Participants were presented with pairs of terms composed of a first name (e.g., Daniel) and a role noun in the plural form (e.g., Astronauts). Participants were then required to indicate, as quickly as possible, whether someone named [name] could be a member of the group of [noun]. These pairings were always presented in the form ‘[name]–[noun]’ (e.g., Daniel–Astronauts), with presentation order randomised by participant. Participants in both versions of the experiment responded via a keyboard, and were instructed to press ‘e’ if they did not agree that the individual could be a member of the group indicated, or ‘i’ if they did agree. After each answer was given, the pairing was replaced with a fixation cross of 100ms, after which the next pairing was displayed. The lack of a response within 5000ms was recorded as a non-response, after which the experiment would continue. Participants undertook a five-item training phase before undertaking the main experimental phase. Both versions of the experiment took between 20 and 30 minutes to complete.

Stimuli.

The stimuli were composed of six first names paired with 36 role nouns and 36 filler items. In total, participants were presented with 360 noun-name pairings, composed of 216 experimental pairings and 144 filler pairings.

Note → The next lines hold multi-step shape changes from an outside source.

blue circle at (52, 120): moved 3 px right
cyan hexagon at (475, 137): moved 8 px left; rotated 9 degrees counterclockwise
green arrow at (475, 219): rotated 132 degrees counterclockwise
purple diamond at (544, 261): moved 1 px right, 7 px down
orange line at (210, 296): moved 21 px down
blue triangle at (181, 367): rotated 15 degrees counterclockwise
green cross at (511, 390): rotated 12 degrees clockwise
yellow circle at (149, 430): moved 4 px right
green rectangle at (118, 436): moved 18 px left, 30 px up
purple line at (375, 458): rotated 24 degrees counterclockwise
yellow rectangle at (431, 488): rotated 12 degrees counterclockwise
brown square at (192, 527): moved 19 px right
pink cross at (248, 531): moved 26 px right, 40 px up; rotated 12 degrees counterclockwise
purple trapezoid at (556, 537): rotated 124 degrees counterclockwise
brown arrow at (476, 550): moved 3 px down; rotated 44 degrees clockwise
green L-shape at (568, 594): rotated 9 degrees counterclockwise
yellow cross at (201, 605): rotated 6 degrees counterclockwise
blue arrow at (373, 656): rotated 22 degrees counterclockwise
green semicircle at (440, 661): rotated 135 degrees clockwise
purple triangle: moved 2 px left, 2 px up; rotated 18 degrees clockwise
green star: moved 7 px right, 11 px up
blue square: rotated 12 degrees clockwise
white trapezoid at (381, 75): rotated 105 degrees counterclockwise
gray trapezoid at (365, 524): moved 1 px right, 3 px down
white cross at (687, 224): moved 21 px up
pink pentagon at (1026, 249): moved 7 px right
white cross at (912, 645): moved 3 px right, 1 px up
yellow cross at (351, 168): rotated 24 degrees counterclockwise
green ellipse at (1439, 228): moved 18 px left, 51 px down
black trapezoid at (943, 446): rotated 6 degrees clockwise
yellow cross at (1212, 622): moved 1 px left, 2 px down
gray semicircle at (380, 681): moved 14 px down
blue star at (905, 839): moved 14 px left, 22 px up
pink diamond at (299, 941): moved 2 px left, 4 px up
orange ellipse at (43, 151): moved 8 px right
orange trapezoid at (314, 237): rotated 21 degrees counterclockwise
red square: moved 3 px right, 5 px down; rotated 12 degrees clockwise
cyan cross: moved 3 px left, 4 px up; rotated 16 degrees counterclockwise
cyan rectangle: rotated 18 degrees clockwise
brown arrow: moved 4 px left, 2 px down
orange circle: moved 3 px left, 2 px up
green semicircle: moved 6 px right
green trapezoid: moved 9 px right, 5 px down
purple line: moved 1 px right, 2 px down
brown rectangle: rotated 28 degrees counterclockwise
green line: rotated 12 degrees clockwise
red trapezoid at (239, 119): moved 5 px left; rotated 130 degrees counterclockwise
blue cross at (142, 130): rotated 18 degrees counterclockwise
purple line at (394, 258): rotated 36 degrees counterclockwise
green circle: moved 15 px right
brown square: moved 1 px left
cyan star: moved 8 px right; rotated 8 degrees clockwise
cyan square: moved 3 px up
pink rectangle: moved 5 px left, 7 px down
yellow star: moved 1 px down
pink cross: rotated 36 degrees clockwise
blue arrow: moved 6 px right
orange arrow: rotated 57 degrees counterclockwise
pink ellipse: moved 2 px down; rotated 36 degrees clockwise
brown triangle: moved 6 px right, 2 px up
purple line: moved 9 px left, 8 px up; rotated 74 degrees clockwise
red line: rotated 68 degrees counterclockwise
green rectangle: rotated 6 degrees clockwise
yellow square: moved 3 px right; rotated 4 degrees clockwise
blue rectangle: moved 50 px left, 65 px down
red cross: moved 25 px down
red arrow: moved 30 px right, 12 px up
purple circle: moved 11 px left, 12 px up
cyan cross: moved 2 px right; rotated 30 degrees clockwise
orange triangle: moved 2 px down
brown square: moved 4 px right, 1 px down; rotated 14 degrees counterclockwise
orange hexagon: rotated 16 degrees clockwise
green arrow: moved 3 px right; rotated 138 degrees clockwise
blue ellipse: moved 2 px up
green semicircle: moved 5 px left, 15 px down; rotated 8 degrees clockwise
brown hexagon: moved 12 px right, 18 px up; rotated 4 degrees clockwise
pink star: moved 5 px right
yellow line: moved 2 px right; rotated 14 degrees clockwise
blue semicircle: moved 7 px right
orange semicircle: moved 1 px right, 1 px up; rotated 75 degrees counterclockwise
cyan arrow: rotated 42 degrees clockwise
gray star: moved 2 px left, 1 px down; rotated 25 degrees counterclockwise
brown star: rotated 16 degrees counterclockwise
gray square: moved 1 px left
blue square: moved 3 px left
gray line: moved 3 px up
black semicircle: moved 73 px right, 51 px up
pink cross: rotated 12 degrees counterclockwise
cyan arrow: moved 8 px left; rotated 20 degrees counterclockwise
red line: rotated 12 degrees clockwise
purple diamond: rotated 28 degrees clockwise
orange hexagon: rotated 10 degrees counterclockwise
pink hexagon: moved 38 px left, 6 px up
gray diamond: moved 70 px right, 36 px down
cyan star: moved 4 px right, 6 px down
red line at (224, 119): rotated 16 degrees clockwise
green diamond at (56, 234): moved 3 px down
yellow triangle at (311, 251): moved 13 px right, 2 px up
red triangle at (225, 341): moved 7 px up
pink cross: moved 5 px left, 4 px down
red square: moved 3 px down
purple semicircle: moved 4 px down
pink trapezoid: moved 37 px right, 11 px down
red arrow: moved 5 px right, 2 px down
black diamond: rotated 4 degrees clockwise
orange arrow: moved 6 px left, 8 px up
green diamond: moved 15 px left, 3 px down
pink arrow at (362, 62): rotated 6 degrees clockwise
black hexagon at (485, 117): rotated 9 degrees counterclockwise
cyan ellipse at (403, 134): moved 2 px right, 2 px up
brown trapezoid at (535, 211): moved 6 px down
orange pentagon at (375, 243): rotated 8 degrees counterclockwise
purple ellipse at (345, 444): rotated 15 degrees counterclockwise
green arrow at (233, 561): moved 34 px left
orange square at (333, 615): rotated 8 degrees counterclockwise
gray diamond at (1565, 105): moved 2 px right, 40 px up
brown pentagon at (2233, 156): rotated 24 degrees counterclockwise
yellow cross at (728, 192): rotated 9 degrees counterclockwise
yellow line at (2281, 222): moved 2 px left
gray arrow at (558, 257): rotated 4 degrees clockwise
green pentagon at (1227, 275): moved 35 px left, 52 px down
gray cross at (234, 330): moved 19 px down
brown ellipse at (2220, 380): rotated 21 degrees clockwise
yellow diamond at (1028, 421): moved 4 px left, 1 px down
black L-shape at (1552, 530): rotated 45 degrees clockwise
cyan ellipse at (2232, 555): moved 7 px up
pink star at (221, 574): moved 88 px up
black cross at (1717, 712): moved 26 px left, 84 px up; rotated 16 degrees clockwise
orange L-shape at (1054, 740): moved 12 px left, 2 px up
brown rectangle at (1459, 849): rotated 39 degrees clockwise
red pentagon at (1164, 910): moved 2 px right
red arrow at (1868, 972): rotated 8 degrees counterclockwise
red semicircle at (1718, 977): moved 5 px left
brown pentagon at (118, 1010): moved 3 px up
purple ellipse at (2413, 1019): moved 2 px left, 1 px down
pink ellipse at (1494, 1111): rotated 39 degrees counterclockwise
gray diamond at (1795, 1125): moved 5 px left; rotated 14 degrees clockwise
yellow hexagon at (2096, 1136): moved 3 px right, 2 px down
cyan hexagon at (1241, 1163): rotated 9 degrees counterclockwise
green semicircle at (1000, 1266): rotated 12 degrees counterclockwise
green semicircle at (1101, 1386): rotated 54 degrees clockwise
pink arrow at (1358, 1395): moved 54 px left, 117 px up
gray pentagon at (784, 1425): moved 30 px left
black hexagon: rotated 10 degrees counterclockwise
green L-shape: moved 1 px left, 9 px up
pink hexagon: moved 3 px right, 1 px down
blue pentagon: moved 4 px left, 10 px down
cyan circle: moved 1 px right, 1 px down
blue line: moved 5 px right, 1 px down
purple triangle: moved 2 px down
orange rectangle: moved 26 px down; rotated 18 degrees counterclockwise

The 36 role nouns (12 female stereotyped roles, 12 male stereotyped roles, and 12 non-stereotyped roles; Tables 13) were selected based on Misersky et al. [23]. Misersky et al. produced stereotypicality rankings between 0 and 1, with 0 representing male stereotyped roles, 0.5 representing non-stereotyped roles, and 1 representing female stereotyped roles. For this study, the masculine roles selected had a mean rating of .20 (SD = .03), while the feminine roles had a mean rating of .81 (SD = .04), and the non-stereotyped roles had a mean rating of .53 (SD = .06).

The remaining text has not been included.